Collected data:
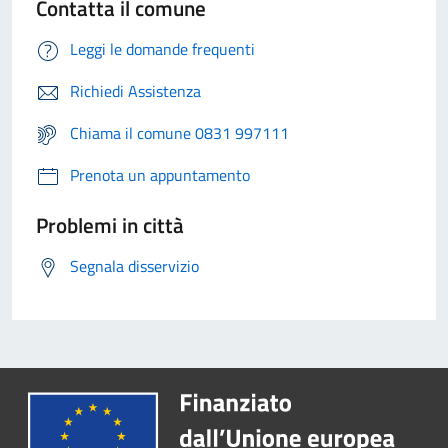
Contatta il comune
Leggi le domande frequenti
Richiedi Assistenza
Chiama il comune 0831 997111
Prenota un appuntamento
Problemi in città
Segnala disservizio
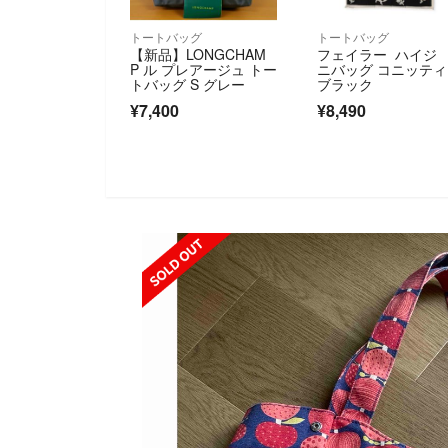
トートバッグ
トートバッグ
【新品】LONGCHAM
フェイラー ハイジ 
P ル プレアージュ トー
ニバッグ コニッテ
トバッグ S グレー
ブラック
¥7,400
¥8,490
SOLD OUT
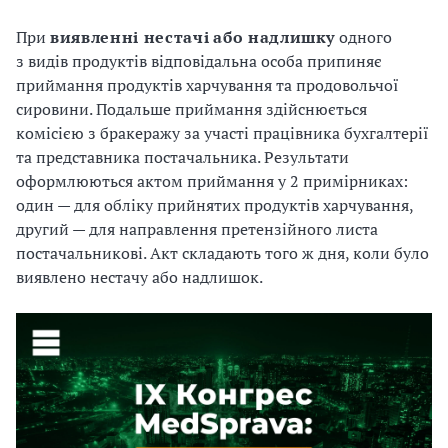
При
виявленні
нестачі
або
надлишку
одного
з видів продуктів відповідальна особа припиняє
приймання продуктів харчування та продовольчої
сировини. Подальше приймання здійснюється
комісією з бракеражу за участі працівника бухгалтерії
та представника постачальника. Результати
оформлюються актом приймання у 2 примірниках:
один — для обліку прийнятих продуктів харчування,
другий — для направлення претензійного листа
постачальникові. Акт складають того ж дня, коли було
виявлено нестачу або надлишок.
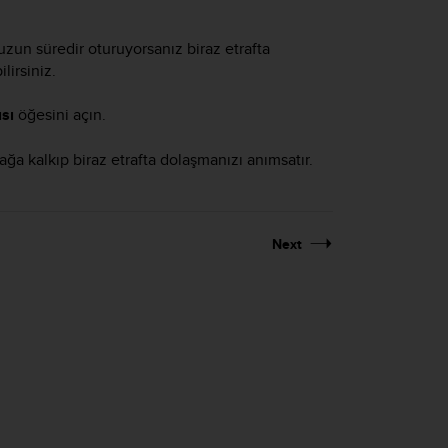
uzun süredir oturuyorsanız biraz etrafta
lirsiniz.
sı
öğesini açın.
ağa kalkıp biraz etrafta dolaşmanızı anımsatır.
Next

...

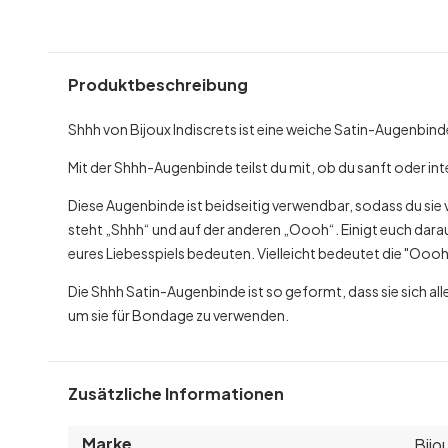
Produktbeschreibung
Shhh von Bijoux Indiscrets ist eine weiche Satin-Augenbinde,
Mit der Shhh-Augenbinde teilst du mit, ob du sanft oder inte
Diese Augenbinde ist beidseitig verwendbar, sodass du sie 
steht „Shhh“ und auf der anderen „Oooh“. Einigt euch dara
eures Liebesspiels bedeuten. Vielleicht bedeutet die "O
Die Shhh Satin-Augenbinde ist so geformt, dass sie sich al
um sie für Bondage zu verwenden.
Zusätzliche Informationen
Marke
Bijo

(Task requirements) For each line of the entries that includes "Shhh", show that line.

(Exercise result)
Shhh von Bijoux Indiscrets ist eine weiche Satin-Augenbinde,
Mit der Shhh-Augenbinde teilst du mit, ob du sanft oder inte
steht „Shhh“ und auf der anderen „Oooh“. Einigt euch dara
Die Shhh Satin-Augenbinde ist so geformt, dass sie sich al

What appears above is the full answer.